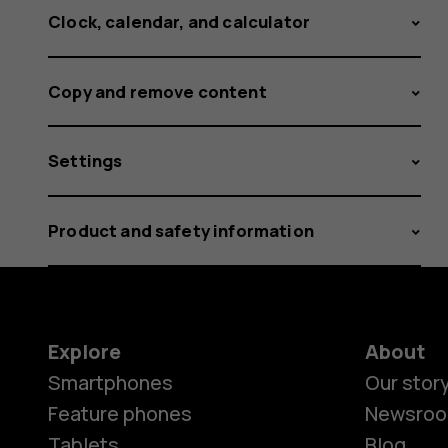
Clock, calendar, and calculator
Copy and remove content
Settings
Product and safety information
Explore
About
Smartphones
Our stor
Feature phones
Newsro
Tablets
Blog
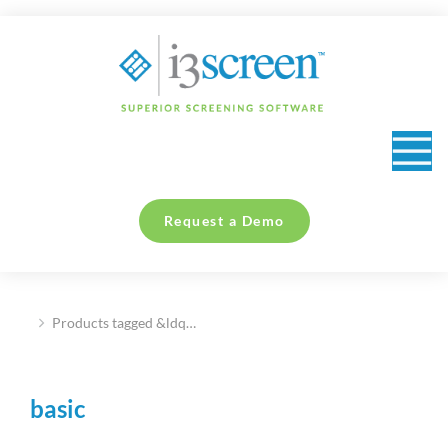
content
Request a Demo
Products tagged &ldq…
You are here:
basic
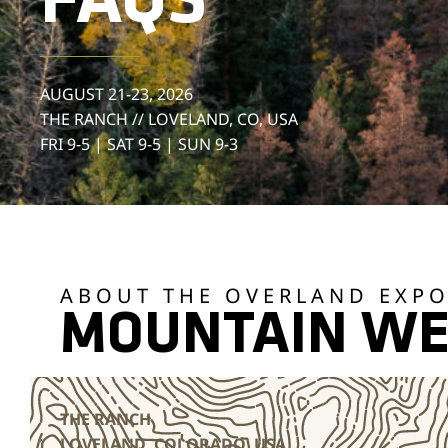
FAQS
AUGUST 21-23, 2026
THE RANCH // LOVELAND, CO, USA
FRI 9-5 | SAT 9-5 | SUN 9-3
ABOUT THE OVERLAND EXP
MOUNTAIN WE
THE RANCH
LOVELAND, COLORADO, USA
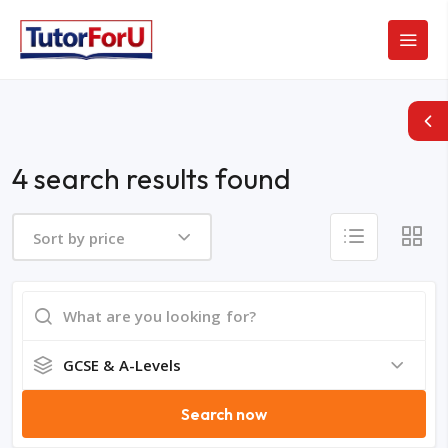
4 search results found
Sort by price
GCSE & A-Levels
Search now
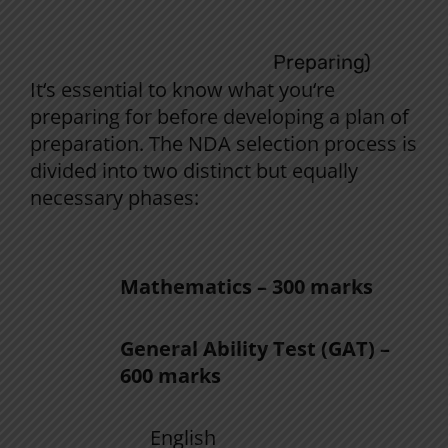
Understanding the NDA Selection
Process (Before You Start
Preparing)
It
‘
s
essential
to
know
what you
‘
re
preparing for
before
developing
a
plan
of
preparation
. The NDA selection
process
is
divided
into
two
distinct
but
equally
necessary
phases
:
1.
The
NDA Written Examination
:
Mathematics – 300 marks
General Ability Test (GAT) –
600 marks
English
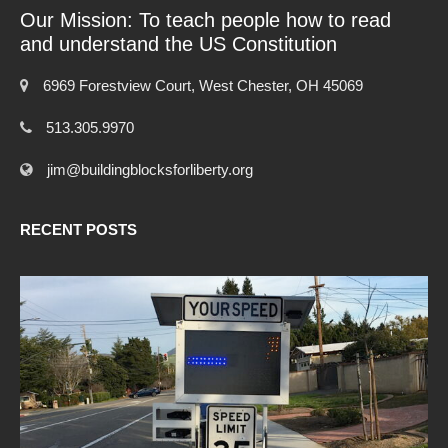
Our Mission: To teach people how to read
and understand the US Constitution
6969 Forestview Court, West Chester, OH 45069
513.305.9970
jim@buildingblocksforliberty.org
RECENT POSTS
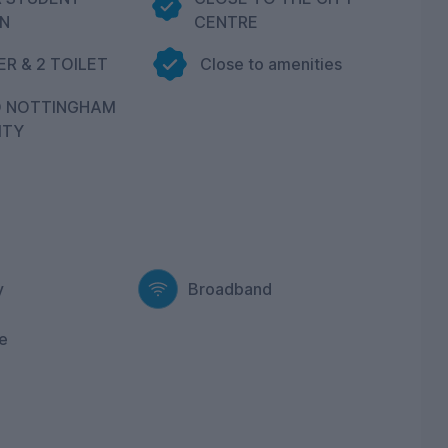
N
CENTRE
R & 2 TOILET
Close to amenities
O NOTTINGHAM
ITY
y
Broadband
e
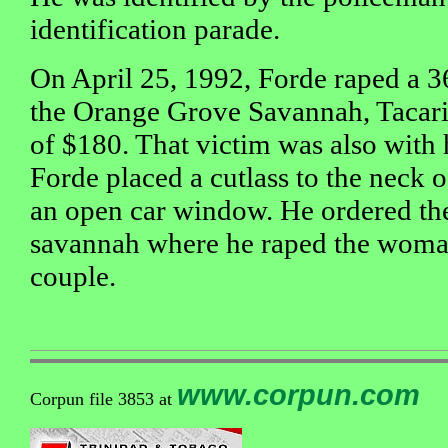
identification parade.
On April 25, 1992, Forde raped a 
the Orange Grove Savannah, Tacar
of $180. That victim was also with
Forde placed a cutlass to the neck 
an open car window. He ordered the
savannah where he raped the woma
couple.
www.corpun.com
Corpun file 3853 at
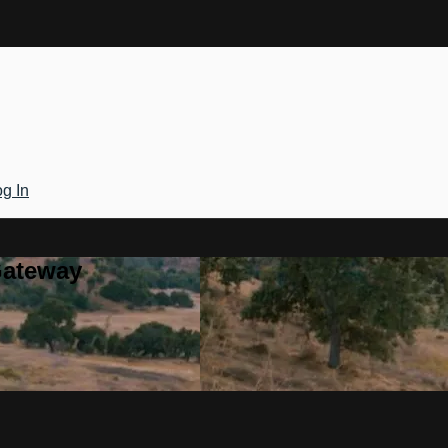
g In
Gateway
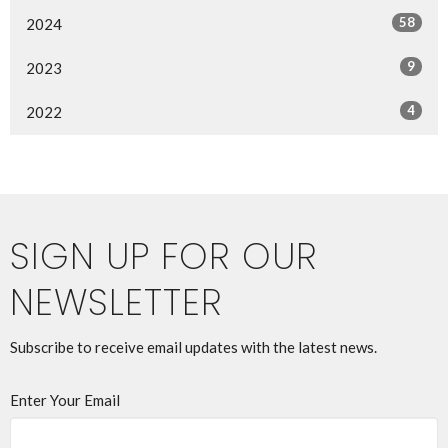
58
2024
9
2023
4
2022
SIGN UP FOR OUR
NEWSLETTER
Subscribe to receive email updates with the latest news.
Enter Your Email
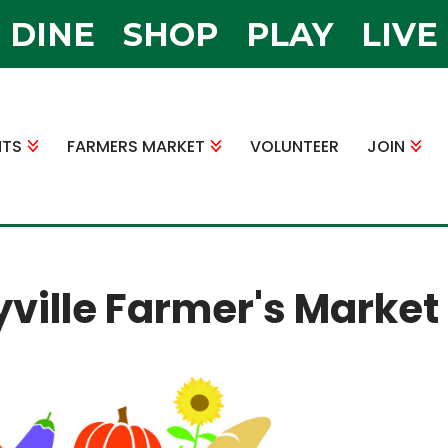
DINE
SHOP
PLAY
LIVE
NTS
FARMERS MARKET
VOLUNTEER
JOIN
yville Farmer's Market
----
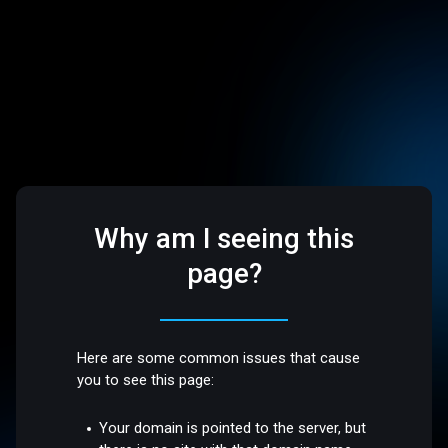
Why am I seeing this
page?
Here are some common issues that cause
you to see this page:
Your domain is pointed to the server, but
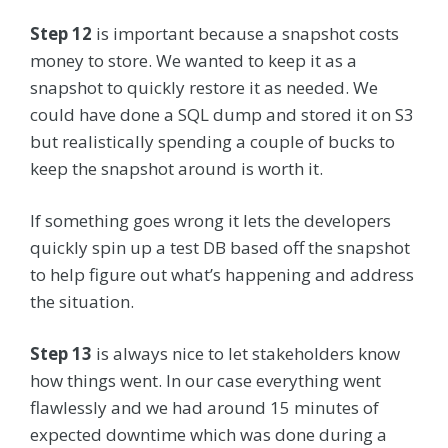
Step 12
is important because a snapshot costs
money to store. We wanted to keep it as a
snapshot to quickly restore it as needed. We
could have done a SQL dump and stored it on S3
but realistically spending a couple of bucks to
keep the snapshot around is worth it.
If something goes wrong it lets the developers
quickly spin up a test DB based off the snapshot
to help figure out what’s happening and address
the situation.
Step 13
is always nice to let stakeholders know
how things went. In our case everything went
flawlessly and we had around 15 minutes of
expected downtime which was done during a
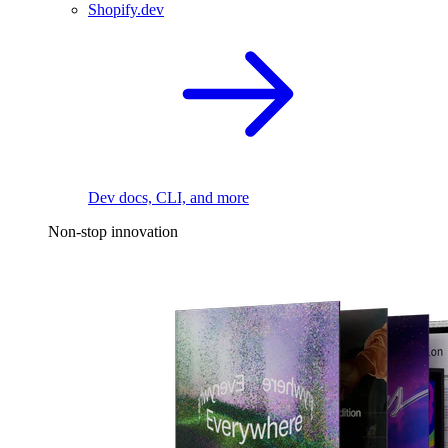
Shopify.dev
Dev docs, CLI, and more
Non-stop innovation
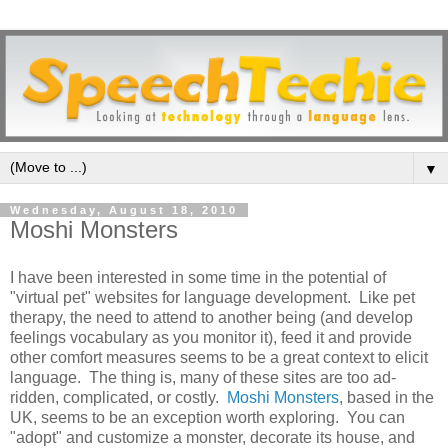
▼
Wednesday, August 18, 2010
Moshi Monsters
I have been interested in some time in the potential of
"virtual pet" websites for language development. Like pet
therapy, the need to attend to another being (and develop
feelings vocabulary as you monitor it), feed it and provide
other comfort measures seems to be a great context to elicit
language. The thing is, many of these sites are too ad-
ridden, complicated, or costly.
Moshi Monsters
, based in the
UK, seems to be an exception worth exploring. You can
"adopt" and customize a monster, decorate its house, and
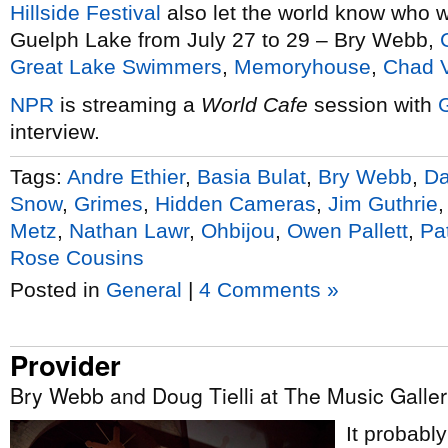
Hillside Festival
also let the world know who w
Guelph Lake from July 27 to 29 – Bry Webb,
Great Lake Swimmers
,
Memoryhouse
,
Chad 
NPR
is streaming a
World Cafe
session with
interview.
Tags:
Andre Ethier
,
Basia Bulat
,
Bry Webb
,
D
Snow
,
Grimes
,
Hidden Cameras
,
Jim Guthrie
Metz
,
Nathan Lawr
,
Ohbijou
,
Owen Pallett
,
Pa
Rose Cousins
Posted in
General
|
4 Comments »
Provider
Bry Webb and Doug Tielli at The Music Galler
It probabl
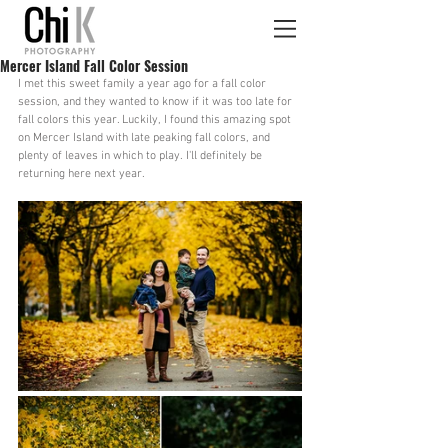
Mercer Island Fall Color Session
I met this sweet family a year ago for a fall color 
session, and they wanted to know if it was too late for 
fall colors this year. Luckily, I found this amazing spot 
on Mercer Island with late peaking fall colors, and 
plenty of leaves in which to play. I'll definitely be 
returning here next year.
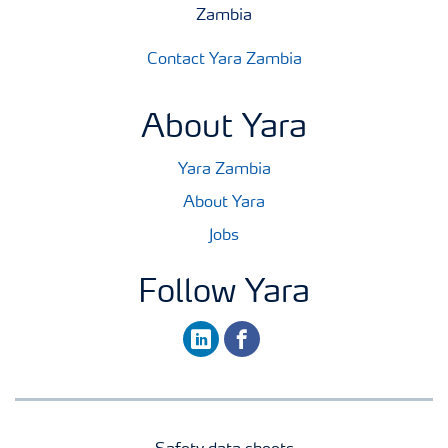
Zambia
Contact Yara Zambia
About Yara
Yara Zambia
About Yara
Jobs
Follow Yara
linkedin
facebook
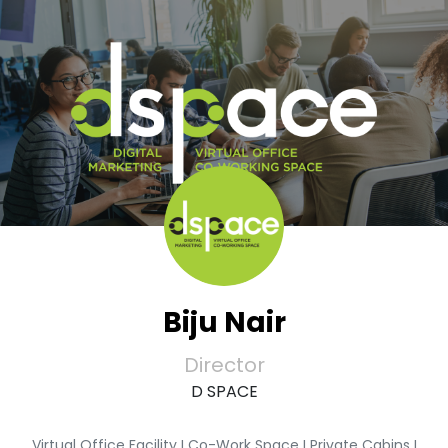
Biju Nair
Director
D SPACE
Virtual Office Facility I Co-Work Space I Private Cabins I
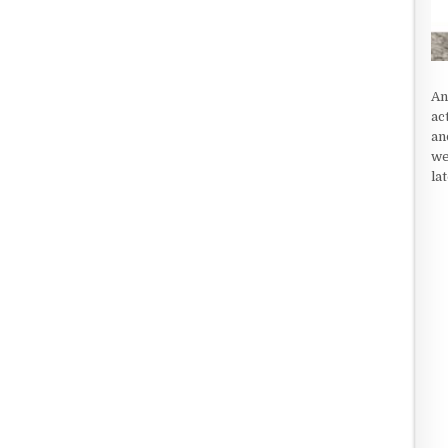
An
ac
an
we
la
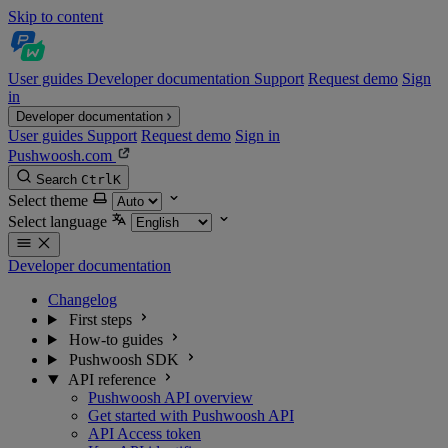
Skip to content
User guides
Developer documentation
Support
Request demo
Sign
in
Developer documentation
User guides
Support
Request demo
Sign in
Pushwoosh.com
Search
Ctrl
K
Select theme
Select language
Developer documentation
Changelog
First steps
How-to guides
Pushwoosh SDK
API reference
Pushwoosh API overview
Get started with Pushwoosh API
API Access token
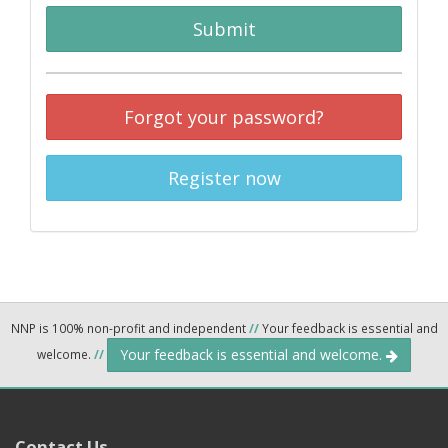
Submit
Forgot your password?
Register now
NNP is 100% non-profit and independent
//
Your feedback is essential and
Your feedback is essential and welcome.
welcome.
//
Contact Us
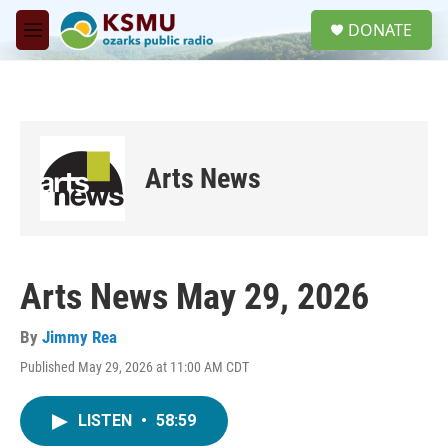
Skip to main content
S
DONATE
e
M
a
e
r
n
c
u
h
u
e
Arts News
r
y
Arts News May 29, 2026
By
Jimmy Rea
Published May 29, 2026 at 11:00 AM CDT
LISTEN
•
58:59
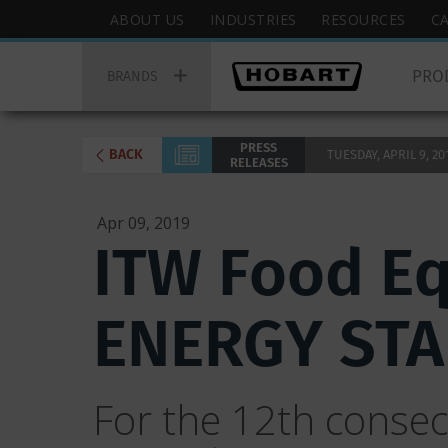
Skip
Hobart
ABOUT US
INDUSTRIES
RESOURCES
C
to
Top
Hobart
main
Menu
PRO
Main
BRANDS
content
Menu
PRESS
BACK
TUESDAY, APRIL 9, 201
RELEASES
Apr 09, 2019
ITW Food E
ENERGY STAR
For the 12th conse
----
What to do — Scan the lines above for the word "Lake". Return each one that has it.

Result of the exercise —
Guelph Lake from July 27 to 29 – Bry Webb,
Great Lake Swimmers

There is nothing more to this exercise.